The yield varies depending upon the age of the vines and the method of cultivation. Normally, it starts yielding from the third year and the yield goes on increasing till the seventh or eighth year. Thereafter, it slowly declines till the vines are replanted after 14-15 years. Typically, a middle-aged plantation may yield 300-400 kgs cured beans per hectare.
Artificial methods are usually employed to cure vanilla. The aroma principle, vanillin is developed as a result of enzyme (Beta Glucosidase) action on the glucosides contained in beans.during the process of curing. Any curing method involves the following four stages
The following are some of the curing methods of which Bourbon method is most commonly used for V. planifolia
Bourbon Method – Also called scalding, beans are killed by hot water immersion. Beans are placed in perforated cylindrical baskets, which are then immersed in vats containing hot water, maintained at around 65ºC.Higher quality beans are scalded for about 2to 3minutes,while splits and beans deemed inferior, are scalded for 2-minutes or less. The metal vats, which are heated by a wood ﬁre, have a capacity for scalding about 1.5 tons of vanilla beans in 4 to 5 hours.
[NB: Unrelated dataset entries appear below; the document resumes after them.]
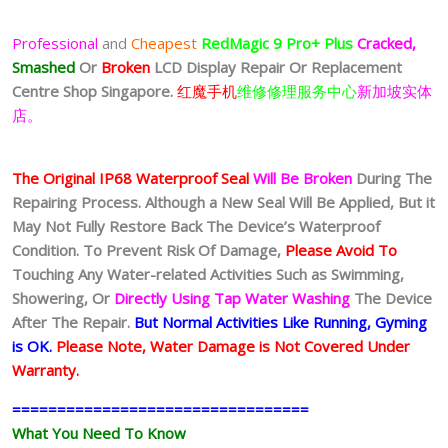
Professional
and
Cheapest
RedMagic 9 Pro+
Plus
Cracked,
Smashed
Or
Broken
LCD Display
Repair Or Replacement
Centre Shop Singapore.
红魔手机
维修修理服务中心
新加坡实体
店。
The Original IP68 Waterproof Seal
Will Be Broken
During The
Repairing Process. Although a New Seal Will Be Applied, But it
May Not Fully Restore Back The Device’s Waterproof
Condition. To Prevent Risk Of Damage,
Please Avoid To
Touching Any Water-related Activities Such as Swimming,
Showering, Or
Directly Using Tap Water Washing
The Device
After The Repair.
But Normal Activities Like Running, Gyming
is OK.
Please Note, Water Damage is Not Covered Under
Warranty.
=================================
What You Need To Know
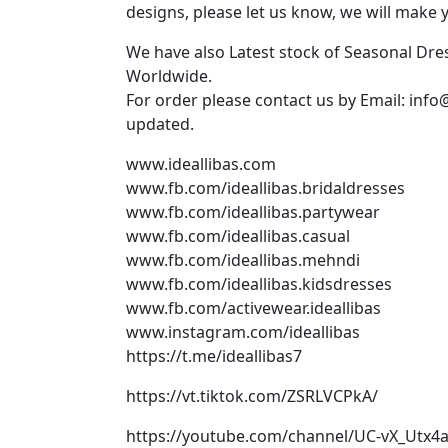
designs, please let us know, we will make 
We have also Latest stock of Seasonal Dr
Worldwide.
For order please contact us by Email: info
updated.
www.ideallibas.com
www.fb.com/ideallibas.bridaldresses
www.fb.com/ideallibas.partywear
www.fb.com/ideallibas.casual
www.fb.com/ideallibas.mehndi
www.fb.com/ideallibas.kidsdresses
www.fb.com/activewear.ideallibas
www.instagram.com/ideallibas
https://t.me/ideallibas7
https://vt.tiktok.com/ZSRLVCPkA/
https://youtube.com/channel/UC-vX_Utx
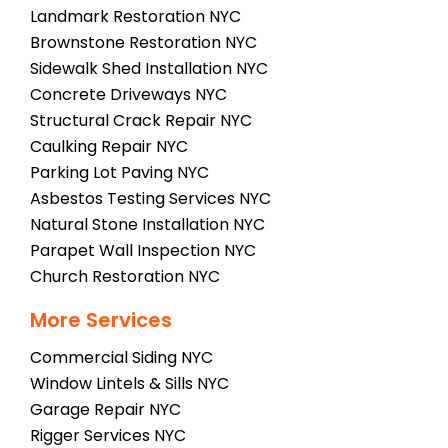
Landmark Restoration NYC
Brownstone Restoration NYC
Sidewalk Shed Installation NYC
Concrete Driveways NYC
Structural Crack Repair NYC
Caulking Repair NYC
Parking Lot Paving NYC
Asbestos Testing Services NYC
Natural Stone Installation NYC
Parapet Wall Inspection NYC
Church Restoration NYC
More Services
Commercial Siding NYC
Window Lintels & Sills NYC
Garage Repair NYC
Rigger Services NYC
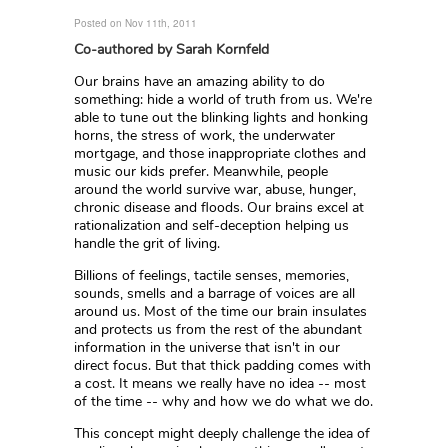
Posted on Nov 11th, 2011
Co-authored by Sarah Kornfeld
Our brains have an amazing ability to do
something: hide a world of truth from us. We're
able to tune out the blinking lights and honking
horns, the stress of work, the underwater
mortgage, and those inappropriate clothes and
music our kids prefer. Meanwhile, people
around the world survive war, abuse, hunger,
chronic disease and floods. Our brains excel at
rationalization and self-deception helping us
handle the grit of living.
Billions of feelings, tactile senses, memories,
sounds, smells and a barrage of voices are all
around us. Most of the time our brain insulates
and protects us from the rest of the abundant
information in the universe that isn't in our
direct focus. But that thick padding comes with
a cost. It means we really have no idea -- most
of the time -- why and how we do what we do.
This concept might deeply challenge the idea of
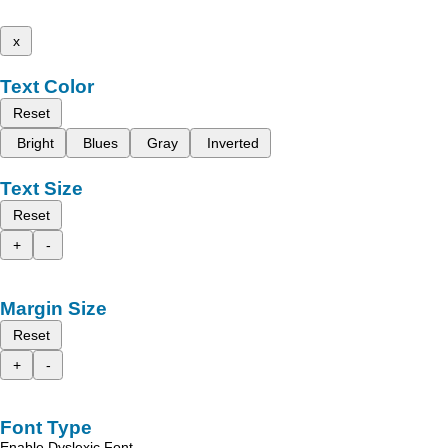
x
Text Color
Reset
Bright
Blues
Gray
Inverted
Text Size
Reset
+
-
Margin Size
Reset
+
-
Font Type
Enable Dyslexic Font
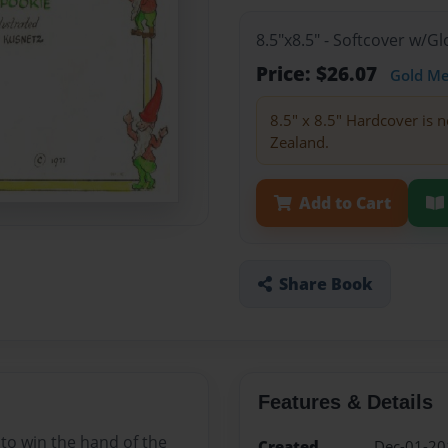
8.5"x8.5" - Softcover w/
Price: $26.07
Gold M
8.5" x 8.5" Hardcover is n
Zealand.
Add to Cart
Share Book
Features & Details
 to win the hand of the
Created
Dec-01-20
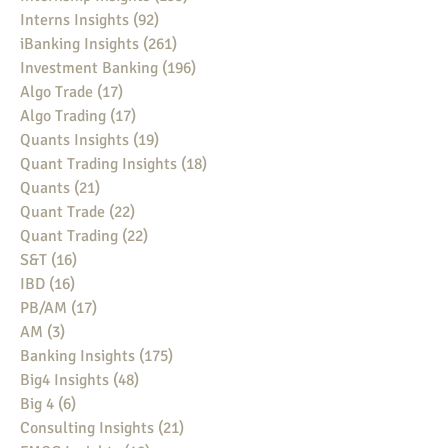
Interns Insights
(92)
92 posts
iBanking Insights
(261)
261 posts
Investment Banking
(196)
196 posts
Algo Trade
(17)
17 posts
Algo Trading
(17)
17 posts
Quants Insights
(19)
19 posts
Quant Trading Insights
(18)
18 posts
Quants
(21)
21 posts
Quant Trade
(22)
22 posts
Quant Trading
(22)
22 posts
S&T
(16)
16 posts
IBD
(16)
16 posts
PB/AM
(17)
17 posts
AM
(3)
3 posts
Banking Insights
(175)
175 posts
Big4 Insights
(48)
48 posts
Big 4
(6)
6 posts
Consulting Insights
(21)
21 posts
The scalded beans are quickly dried and while still very hot are wrapped in dark cloth or a blanket. The wrapped beans are then placed in sweating chests lined with cloth and other insulating materials. After about 24 hours of sweating, the beans are removed from the chests and dried in the hot sun for about 2 to 3 hours, rolled up in insulating cloths to retain as much heat as possible, and taken indoors to be replaced in the sweating boxes. The process is repeated for 6 to 8 days. The beans lose moisture quite rapidly and become very malleable. In the subsequent drying phase, lasting 2 to 3 months, the beans are allowed to dry slowly in properly ventilated rooms. During this time the beans are regularly sorted to remove pods that are adequately dried and ready for the next step of conditioning. For conditioning, the beans are placed for about 3 months in the air-tight chests or waxed paper lined metal containers. During this period beans are regularly inspected to ensure the development of the desired ﬁnished product. Satisfactorily cured beans are again graded according to size and quality and then bundled for shipment
The most desirable beans will be 18 to 25 cms long, dark brown, highly aromatic, fleshy, free from mold, insects and blemishes. They are supple and small crystals of fragrant vanillin are visible on the surface. Theyre are available in three grades, viz.Grade-1, which includes whole beans of minimum 11 cms length & Grade 2 and 3 that have a minimum of 8 cms length.
One kilogram of processed produce is obtained from 240-260 beans. The moisture content of the beans after processing is 24%. The vanillin content is 2.41% during the curing process.